WORK ITEM: Filter out all lines without the word "Wiadomości" from the data below, please, and copy the rest.

INPUT MATERIAL:

------------------------------

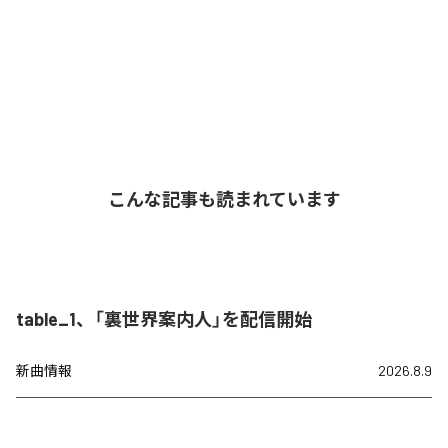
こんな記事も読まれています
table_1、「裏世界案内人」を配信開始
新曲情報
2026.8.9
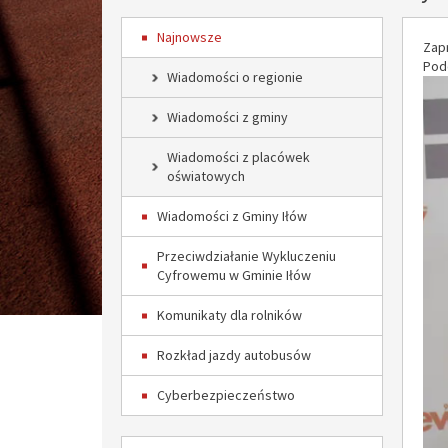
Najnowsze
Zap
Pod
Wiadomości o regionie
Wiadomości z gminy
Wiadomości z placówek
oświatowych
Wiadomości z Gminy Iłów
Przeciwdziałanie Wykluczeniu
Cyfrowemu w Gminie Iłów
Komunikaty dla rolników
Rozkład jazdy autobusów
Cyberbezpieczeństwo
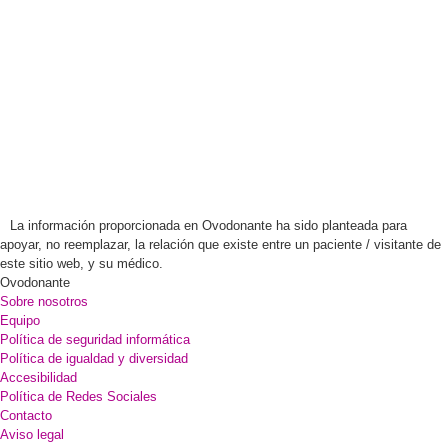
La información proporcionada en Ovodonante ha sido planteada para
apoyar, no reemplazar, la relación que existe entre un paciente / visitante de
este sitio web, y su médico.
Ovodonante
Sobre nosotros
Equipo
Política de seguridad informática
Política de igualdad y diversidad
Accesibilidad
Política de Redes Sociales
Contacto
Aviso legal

------------------------------

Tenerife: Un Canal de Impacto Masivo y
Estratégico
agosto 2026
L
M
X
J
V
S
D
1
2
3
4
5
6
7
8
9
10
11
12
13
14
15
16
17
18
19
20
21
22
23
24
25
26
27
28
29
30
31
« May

------------------------------

TASK RESULT:
Wiadomości o regionie
Wiadomości z gminy
Wiadomości z placówek
Wiadomości z Gminy Iłów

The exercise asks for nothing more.